Sunday, September 10, 2006
Written by Hombre Divertido
In 1966, the legendary Don Kirshner, who was the Head of Music for Columbia Pictures’ Screen Gems, which produced television shows such as Gidget, I Dream of Jeannie, and Bewitched, was called upon to craft a soundtrack for a show about an out-of-work rock band and their madcap adventures. Kirshner said that he would outsell The Beatles, and people laughed. They laughed until The Monkees sold four million copies.
Rhino has re-released The Monkees on CD, as well as the follow-up album More of the Monkees. These CDs along with the insert booklet penned by Andrew Sandoval who authored The Monkees: The Day-by-Day Story Of The 60’s TV Pop Sensation, tell an extremely interesting story, and offer insight into not only the creation of each song, but the selection process for each album.
Whether your opinion of The Monkees is “Who?”, “Stupid television show”, “Milli Vanilli of the Sixties”, “Some guys with a television show who made good music”, or something in between, you can’t help but be intrigued by this piece of both music and television history.
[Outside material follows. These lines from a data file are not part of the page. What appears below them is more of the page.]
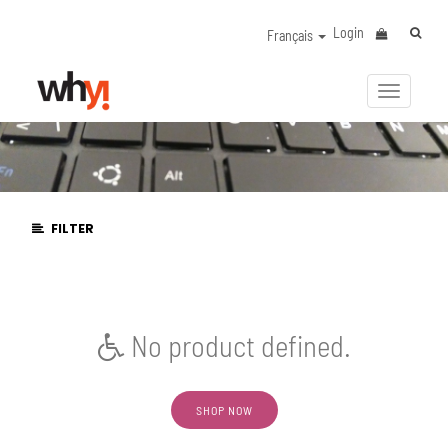
Login
Français
Activer/
la
navigat
FILTER
No product defined.
SHOP NOW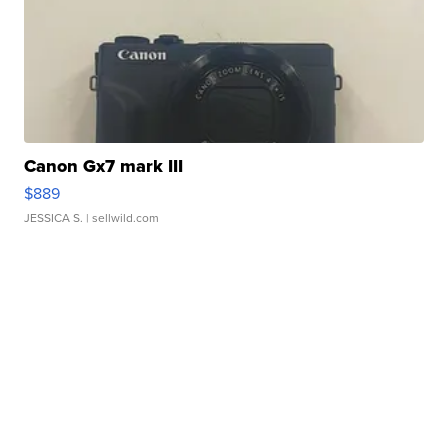
Canon Gx7 mark III
$889
JESSICA S.
| sellwild.com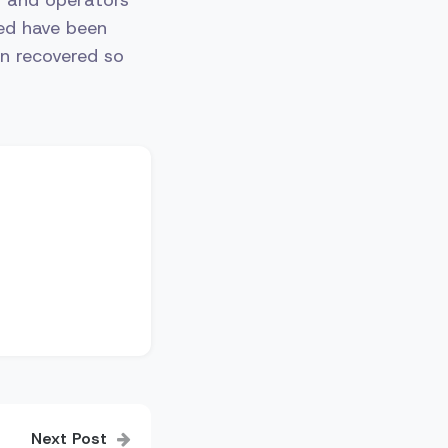
red have been
en recovered so
Next Post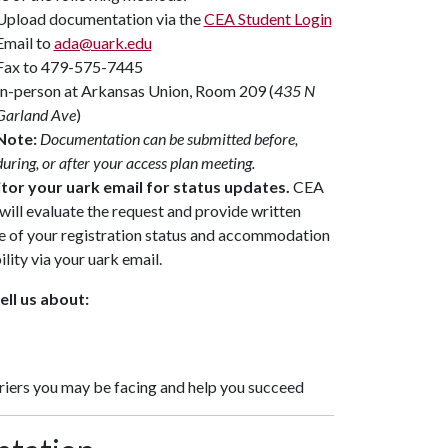
Upload documentation via the
CEA Student Login
Email to
ada@uark.edu
Fax to 479-575-7445
In-person at Arkansas Union, Room 209 (
435 N
Garland Ave
)
Note:
Documentation can be submitted before,
during, or after your access plan meeting.
tor your uark email for status updates.
CEA
 will evaluate the request and provide written
e of your registration status and accommodation
ility via your uark email.
ell us about:
iers you may be facing and help you succeed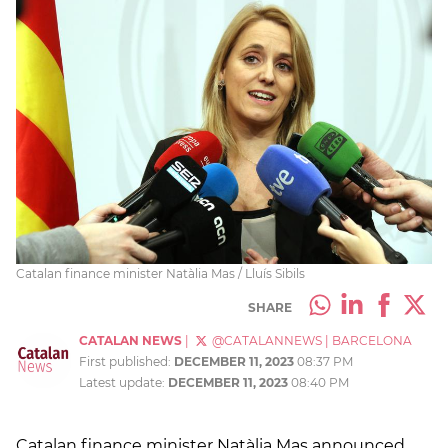
Catalan finance minister Natàlia Mas / Lluís Sibils
SHARE
CATALAN NEWS
|
@CATALANNEWS
|
BARCELONA
First published:
DECEMBER 11, 2023
08:37 PM
Latest update:
DECEMBER 11, 2023
08:40 PM
Catalan finance minister Natàlia Mas announced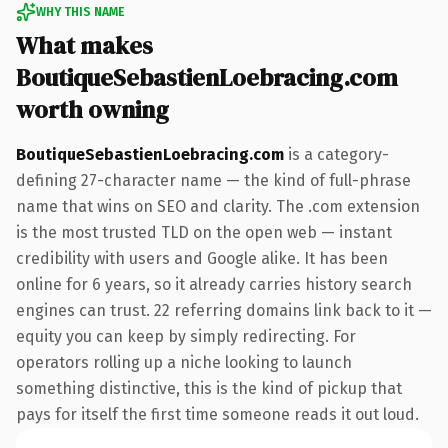
WHY THIS NAME
What makes
BoutiqueSebastienLoebracing.com
worth owning
BoutiqueSebastienLoebracing.com
is a category-
defining 27-character name — the kind of full-phrase
name that wins on SEO and clarity. The .com extension
is the most trusted TLD on the open web — instant
credibility with users and Google alike. It has been
online for 6 years, so it already carries history search
engines can trust. 22 referring domains link back to it —
equity you can keep by simply redirecting. For
operators rolling up a niche looking to launch
something distinctive, this is the kind of pickup that
pays for itself the first time someone reads it out loud.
The numerous hands in this cookie jar, or monkee cage if you will, are evident in these two albums as the style of music ranges from bubble gum pop to country, and from rock to pure novelty. Even the style differences of The Monkees themselves were extreme, and though it would appear that their input was minimal when this adventure began, you still get insight into them as individual artists.
With the first album containing “(Theme from) The Monkees”, “Take a Giant Step”, and “Last Train to Clarksville”, and the second outing holding “Mary, Mary”, “(I’m Not Your) Steppin’ Stone”, and “I’m a Believer”, you can see not only that both contain what would be called Monkees classics, but you can also see the evolution of the music.
By releasing the two albums separately, Rhino stays true to the original vision, and the inclusion of some of the cuts that did not make the cut, as well as different versions of songs, really paints a complete picture. Unfortunately, providing us with both the stereo and mono versions of all the tracks looks like they were trying to fill space. Some may say that here is too much filler here, but reading the inserts while listening to the songs create an atmosphere that pulls you into the studio, and includes you in the process.
Recommendation: This is a must for the true fan of The Monkees or television and music history. The diverse style of music contained in these collections would fit well into anyone’s music library.